▶ [ABOUT THIS EXERCISE]: Would you repeat every line of the data exactly?

[Document layout analysis data]
-- Opening Marker --

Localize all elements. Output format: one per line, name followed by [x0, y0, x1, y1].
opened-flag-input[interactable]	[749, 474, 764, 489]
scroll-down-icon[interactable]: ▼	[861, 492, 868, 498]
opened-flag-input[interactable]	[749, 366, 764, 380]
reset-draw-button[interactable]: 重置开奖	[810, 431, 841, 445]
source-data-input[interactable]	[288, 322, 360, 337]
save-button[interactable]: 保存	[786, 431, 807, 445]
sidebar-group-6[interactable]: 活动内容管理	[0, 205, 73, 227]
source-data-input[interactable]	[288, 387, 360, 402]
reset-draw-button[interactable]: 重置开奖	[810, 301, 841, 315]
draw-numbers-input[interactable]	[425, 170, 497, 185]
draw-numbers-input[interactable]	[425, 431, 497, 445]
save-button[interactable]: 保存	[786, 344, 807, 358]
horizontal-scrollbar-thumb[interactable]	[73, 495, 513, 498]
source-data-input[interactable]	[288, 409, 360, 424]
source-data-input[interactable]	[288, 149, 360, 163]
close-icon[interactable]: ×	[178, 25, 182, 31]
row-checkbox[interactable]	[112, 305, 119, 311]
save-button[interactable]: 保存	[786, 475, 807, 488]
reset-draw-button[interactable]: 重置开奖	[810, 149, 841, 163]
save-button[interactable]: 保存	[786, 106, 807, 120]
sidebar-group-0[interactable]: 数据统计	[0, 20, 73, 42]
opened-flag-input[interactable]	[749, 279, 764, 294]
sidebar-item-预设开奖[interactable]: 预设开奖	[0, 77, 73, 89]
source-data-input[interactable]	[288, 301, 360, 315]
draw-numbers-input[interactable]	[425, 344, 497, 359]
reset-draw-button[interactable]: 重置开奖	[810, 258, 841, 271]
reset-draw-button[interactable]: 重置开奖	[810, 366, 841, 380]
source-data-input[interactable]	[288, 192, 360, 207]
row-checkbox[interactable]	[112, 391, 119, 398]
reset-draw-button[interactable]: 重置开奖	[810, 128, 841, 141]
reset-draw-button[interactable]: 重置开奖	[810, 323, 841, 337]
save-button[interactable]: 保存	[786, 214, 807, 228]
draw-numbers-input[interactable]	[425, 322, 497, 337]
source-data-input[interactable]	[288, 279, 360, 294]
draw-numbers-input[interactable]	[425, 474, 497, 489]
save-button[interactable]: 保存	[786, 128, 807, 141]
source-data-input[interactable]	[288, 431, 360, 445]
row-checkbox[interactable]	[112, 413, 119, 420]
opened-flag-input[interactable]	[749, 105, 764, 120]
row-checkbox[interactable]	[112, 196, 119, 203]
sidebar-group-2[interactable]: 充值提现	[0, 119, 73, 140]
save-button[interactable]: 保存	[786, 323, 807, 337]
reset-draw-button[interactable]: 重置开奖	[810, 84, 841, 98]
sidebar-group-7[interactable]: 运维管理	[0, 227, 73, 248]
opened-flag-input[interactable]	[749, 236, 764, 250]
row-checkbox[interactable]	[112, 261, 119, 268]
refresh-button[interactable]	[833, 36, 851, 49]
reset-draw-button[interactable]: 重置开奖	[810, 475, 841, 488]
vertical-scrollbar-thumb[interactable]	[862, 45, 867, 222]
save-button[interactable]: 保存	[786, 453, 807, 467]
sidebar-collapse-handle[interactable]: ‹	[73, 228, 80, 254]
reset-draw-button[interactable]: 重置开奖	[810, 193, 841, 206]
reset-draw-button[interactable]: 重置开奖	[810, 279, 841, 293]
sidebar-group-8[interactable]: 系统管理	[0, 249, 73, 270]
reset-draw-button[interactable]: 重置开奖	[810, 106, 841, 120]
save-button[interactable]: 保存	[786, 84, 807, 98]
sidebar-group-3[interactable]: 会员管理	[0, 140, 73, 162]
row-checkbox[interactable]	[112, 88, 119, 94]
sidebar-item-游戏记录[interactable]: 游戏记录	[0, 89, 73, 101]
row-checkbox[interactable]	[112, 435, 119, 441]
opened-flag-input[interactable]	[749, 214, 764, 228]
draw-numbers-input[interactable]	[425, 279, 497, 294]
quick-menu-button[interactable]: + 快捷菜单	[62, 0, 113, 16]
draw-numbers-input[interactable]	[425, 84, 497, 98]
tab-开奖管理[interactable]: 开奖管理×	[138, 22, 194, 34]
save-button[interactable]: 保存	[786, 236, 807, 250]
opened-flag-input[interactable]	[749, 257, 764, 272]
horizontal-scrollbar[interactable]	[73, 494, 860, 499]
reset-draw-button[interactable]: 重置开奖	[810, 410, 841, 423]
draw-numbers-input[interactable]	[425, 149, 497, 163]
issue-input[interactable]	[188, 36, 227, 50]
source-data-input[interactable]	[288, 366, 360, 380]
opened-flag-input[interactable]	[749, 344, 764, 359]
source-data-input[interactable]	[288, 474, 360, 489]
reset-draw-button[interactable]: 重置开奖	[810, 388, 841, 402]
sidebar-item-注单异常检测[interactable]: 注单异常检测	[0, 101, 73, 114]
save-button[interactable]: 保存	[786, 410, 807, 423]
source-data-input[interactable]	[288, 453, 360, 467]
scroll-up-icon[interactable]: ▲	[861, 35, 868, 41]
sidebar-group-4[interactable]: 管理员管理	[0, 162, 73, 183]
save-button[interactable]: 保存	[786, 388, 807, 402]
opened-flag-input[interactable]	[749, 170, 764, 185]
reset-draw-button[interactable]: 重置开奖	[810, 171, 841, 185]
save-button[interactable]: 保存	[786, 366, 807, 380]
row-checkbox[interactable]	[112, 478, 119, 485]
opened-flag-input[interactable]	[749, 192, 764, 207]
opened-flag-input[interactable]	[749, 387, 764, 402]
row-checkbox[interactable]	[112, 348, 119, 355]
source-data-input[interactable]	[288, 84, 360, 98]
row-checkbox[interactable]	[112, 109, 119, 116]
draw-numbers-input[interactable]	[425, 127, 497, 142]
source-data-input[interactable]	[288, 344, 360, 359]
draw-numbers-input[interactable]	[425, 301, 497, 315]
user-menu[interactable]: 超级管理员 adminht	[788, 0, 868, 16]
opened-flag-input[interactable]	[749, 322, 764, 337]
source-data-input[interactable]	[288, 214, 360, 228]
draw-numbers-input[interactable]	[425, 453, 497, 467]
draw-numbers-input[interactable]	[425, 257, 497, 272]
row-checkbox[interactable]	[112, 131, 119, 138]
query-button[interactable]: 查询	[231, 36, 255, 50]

-- Closing Marker --

▶ [REPLY]:
Localize all elements. Output format: one per line, name followed by [x0, y0, x1, y1].
opened-flag-input[interactable]	[749, 474, 764, 489]
scroll-down-icon[interactable]: ▼	[861, 492, 868, 498]
opened-flag-input[interactable]	[749, 366, 764, 380]
reset-draw-button[interactable]: 重置开奖	[810, 431, 841, 445]
source-data-input[interactable]	[288, 322, 360, 337]
save-button[interactable]: 保存	[786, 431, 807, 445]
sidebar-group-6[interactable]: 活动内容管理	[0, 205, 73, 227]
source-data-input[interactable]	[288, 387, 360, 402]
reset-draw-button[interactable]: 重置开奖	[810, 301, 841, 315]
draw-numbers-input[interactable]	[425, 170, 497, 185]
draw-numbers-input[interactable]	[425, 431, 497, 445]
save-button[interactable]: 保存	[786, 344, 807, 358]
horizontal-scrollbar-thumb[interactable]	[73, 495, 513, 498]
source-data-input[interactable]	[288, 409, 360, 424]
source-data-input[interactable]	[288, 149, 360, 163]
close-icon[interactable]: ×	[178, 25, 182, 31]
row-checkbox[interactable]	[112, 305, 119, 311]
save-button[interactable]: 保存	[786, 475, 807, 488]
reset-draw-button[interactable]: 重置开奖	[810, 149, 841, 163]
save-button[interactable]: 保存	[786, 106, 807, 120]
sidebar-group-0[interactable]: 数据统计	[0, 20, 73, 42]
opened-flag-input[interactable]	[749, 279, 764, 294]
sidebar-item-预设开奖[interactable]: 预设开奖	[0, 77, 73, 89]
source-data-input[interactable]	[288, 301, 360, 315]
draw-numbers-input[interactable]	[425, 344, 497, 359]
reset-draw-button[interactable]: 重置开奖	[810, 258, 841, 271]
reset-draw-button[interactable]: 重置开奖	[810, 366, 841, 380]
source-data-input[interactable]	[288, 192, 360, 207]
row-checkbox[interactable]	[112, 391, 119, 398]
reset-draw-button[interactable]: 重置开奖	[810, 128, 841, 141]
reset-draw-button[interactable]: 重置开奖	[810, 323, 841, 337]
save-button[interactable]: 保存	[786, 214, 807, 228]
draw-numbers-input[interactable]	[425, 322, 497, 337]
source-data-input[interactable]	[288, 279, 360, 294]
draw-numbers-input[interactable]	[425, 474, 497, 489]
save-button[interactable]: 保存	[786, 128, 807, 141]
source-data-input[interactable]	[288, 431, 360, 445]
row-checkbox[interactable]	[112, 413, 119, 420]
opened-flag-input[interactable]	[749, 105, 764, 120]
row-checkbox[interactable]	[112, 196, 119, 203]
sidebar-group-2[interactable]: 充值提现	[0, 119, 73, 140]
save-button[interactable]: 保存	[786, 323, 807, 337]
reset-draw-button[interactable]: 重置开奖	[810, 84, 841, 98]
sidebar-group-7[interactable]: 运维管理	[0, 227, 73, 248]
opened-flag-input[interactable]	[749, 236, 764, 250]
row-checkbox[interactable]	[112, 261, 119, 268]
refresh-button[interactable]	[833, 36, 851, 49]
reset-draw-button[interactable]: 重置开奖	[810, 475, 841, 488]
vertical-scrollbar-thumb[interactable]	[862, 45, 867, 222]
save-button[interactable]: 保存	[786, 453, 807, 467]
sidebar-collapse-handle[interactable]: ‹	[73, 228, 80, 254]
reset-draw-button[interactable]: 重置开奖	[810, 193, 841, 206]
reset-draw-button[interactable]: 重置开奖	[810, 279, 841, 293]
sidebar-group-8[interactable]: 系统管理	[0, 249, 73, 270]
reset-draw-button[interactable]: 重置开奖	[810, 106, 841, 120]
save-button[interactable]: 保存	[786, 84, 807, 98]
sidebar-group-3[interactable]: 会员管理	[0, 140, 73, 162]
row-checkbox[interactable]	[112, 88, 119, 94]
sidebar-item-游戏记录[interactable]: 游戏记录	[0, 89, 73, 101]
row-checkbox[interactable]	[112, 435, 119, 441]
opened-flag-input[interactable]	[749, 214, 764, 228]
draw-numbers-input[interactable]	[425, 279, 497, 294]
quick-menu-button[interactable]: + 快捷菜单	[62, 0, 113, 16]
draw-numbers-input[interactable]	[425, 84, 497, 98]
tab-开奖管理[interactable]: 开奖管理×	[138, 22, 194, 34]
save-button[interactable]: 保存	[786, 236, 807, 250]
opened-flag-input[interactable]	[749, 257, 764, 272]
horizontal-scrollbar[interactable]	[73, 494, 860, 499]
reset-draw-button[interactable]: 重置开奖	[810, 410, 841, 423]
draw-numbers-input[interactable]	[425, 149, 497, 163]
issue-input[interactable]	[188, 36, 227, 50]
source-data-input[interactable]	[288, 366, 360, 380]
opened-flag-input[interactable]	[749, 344, 764, 359]
source-data-input[interactable]	[288, 474, 360, 489]
reset-draw-button[interactable]: 重置开奖	[810, 388, 841, 402]
sidebar-item-注单异常检测[interactable]: 注单异常检测	[0, 101, 73, 114]
save-button[interactable]: 保存	[786, 410, 807, 423]
source-data-input[interactable]	[288, 453, 360, 467]
scroll-up-icon[interactable]: ▲	[861, 35, 868, 41]
sidebar-group-4[interactable]: 管理员管理	[0, 162, 73, 183]
save-button[interactable]: 保存	[786, 388, 807, 402]
opened-flag-input[interactable]	[749, 170, 764, 185]
reset-draw-button[interactable]: 重置开奖	[810, 171, 841, 185]
save-button[interactable]: 保存	[786, 366, 807, 380]
row-checkbox[interactable]	[112, 478, 119, 485]
opened-flag-input[interactable]	[749, 192, 764, 207]
opened-flag-input[interactable]	[749, 387, 764, 402]
row-checkbox[interactable]	[112, 348, 119, 355]
source-data-input[interactable]	[288, 84, 360, 98]
row-checkbox[interactable]	[112, 109, 119, 116]
draw-numbers-input[interactable]	[425, 127, 497, 142]
source-data-input[interactable]	[288, 344, 360, 359]
draw-numbers-input[interactable]	[425, 301, 497, 315]
user-menu[interactable]: 超级管理员 adminht	[788, 0, 868, 16]
opened-flag-input[interactable]	[749, 322, 764, 337]
source-data-input[interactable]	[288, 214, 360, 228]
draw-numbers-input[interactable]	[425, 453, 497, 467]
draw-numbers-input[interactable]	[425, 257, 497, 272]
row-checkbox[interactable]	[112, 131, 119, 138]
query-button[interactable]: 查询	[231, 36, 255, 50]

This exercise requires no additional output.